Впрочем, как раз на этом последнем материале стоит остановиться поподробнее. Сама по себе тема статьи Александра Скидана «Сильнее Урана» совсем не нова, вернее сказать – до одури обычайна. Ну, например, чем же все-таки «поэтесса» не поэт, а оскорбление сплошное? Почему современные женщины-поэты все больше норовят бежать от декларации (идентификации) своего пола в стихах, как от последней чумы? Почему в своих стихах они все больше готовы так или иначе преобразиться в «он», в «оно», в «ни то, ни се», т.е. готовы претерпевать любые мало-мальские умопостигаемые аберрации? Все это, наверное, было бы до банальности скучно, кабы не два принципиальных момента: а) женщины-поэты по жизни продолжают вызывать у мужчин-поэтов естественный интерес; б) проблема женщин-поэтов как класса в современной русскоязычной литературе окончательно так и не решена…
Что конкретное может предложить нам по этому вопросу Александр Скидан?

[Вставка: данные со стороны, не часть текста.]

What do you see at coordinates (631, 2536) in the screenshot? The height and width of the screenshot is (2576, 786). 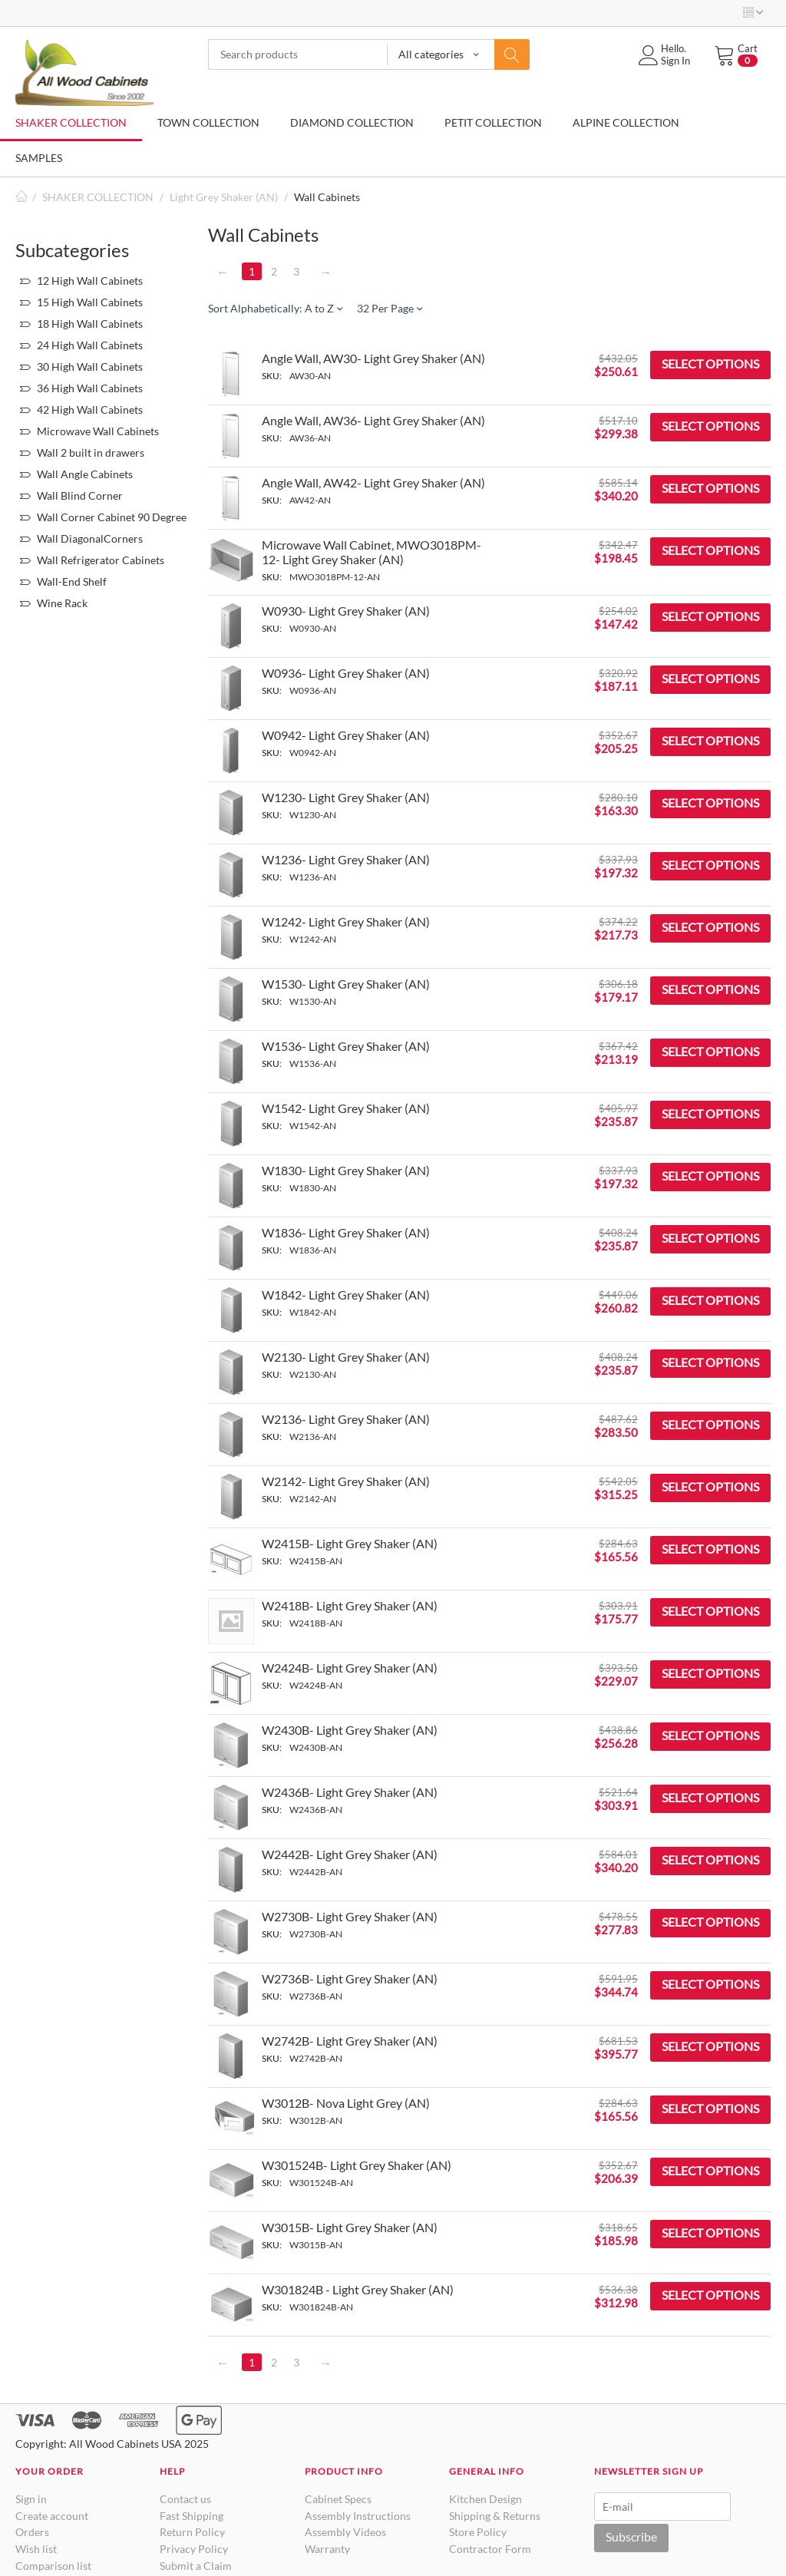 I see `Subscribe` at bounding box center [631, 2536].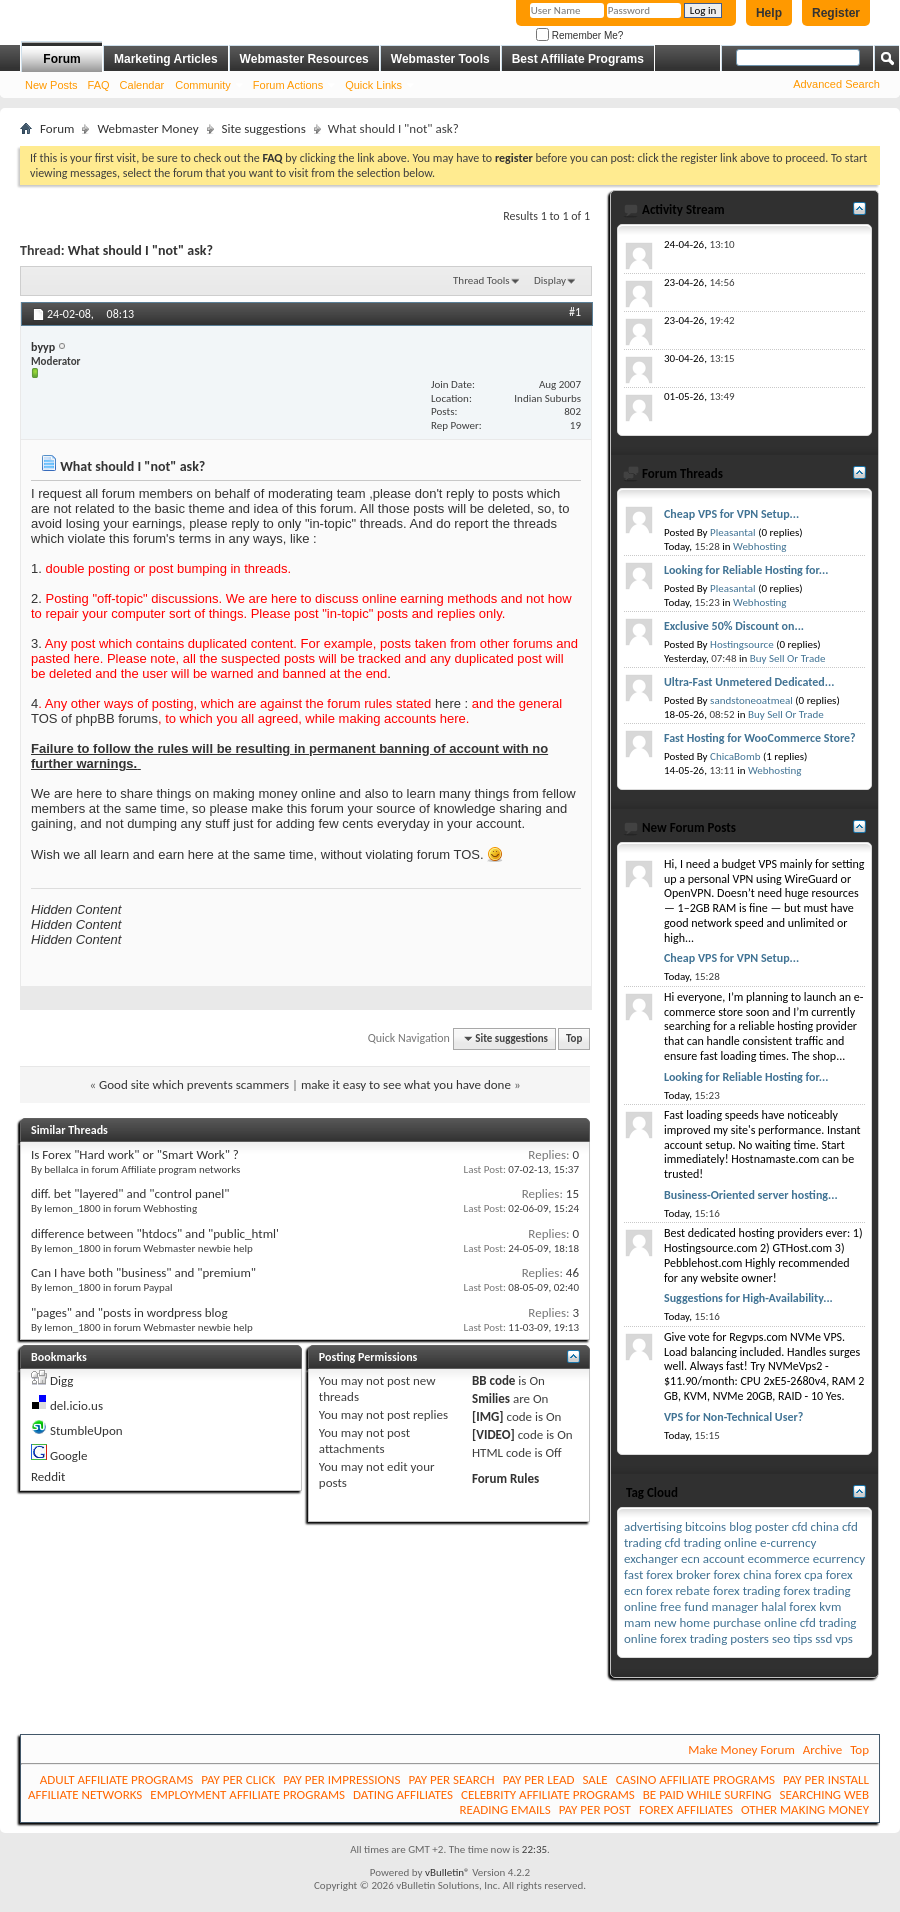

Ну, например, теорию «фиктивных эротических тел авторства», которые по мнению московского литературного критика Ильи Кукулина в обилии характерны для поколения 90-х годов в русской поэзии. Что это за новые литературные «зубастики»? Это своеобразный вариант создания литературно-поэтических полуфантомов, сложно взаимодействующих с авторским сознанием и способствующих решению трудноразрешимых для каждодневного авторского «Я» творческих задач.
Проще говоря, современная, не ограниченная особой морализаторской цензурой литература является вполне удобной площадкой для разнообразных экспериментов по «перетягиванию полов», по воплощению невозможного и нахальной апробации авторами совершенно невероятных в обыденной жизни социокультурных моделей. Женщиной-женщиной в поэзии мало кого удивишь. То ли дело женщина-он, женщина-оно – уже интригует. Впрочем, дело во всей его полноте не стоило бы сводить к механическому обеспечению авторами банальной литературной интриги…
Умножение подобных аномалий в русскоязычной литературе Александр Скидан во многом связывает с плеядой «молодых разгневанных женщин», к которым относит, в частности, знакомую мне по прошлогоднему Волошинскому фестивалю Наталью Ключареву из Ярославля. Не знаю, не знаю. В обыденной жизни приписанная «монструозность», «химеричность» сознания для Ключаревой нисколько не характерна. Слава Богу, Ключарева – еще и талантливый прозаик и ее проза вполне готова пролить свет на инкриминируемые ей смелые поэтические аномалии.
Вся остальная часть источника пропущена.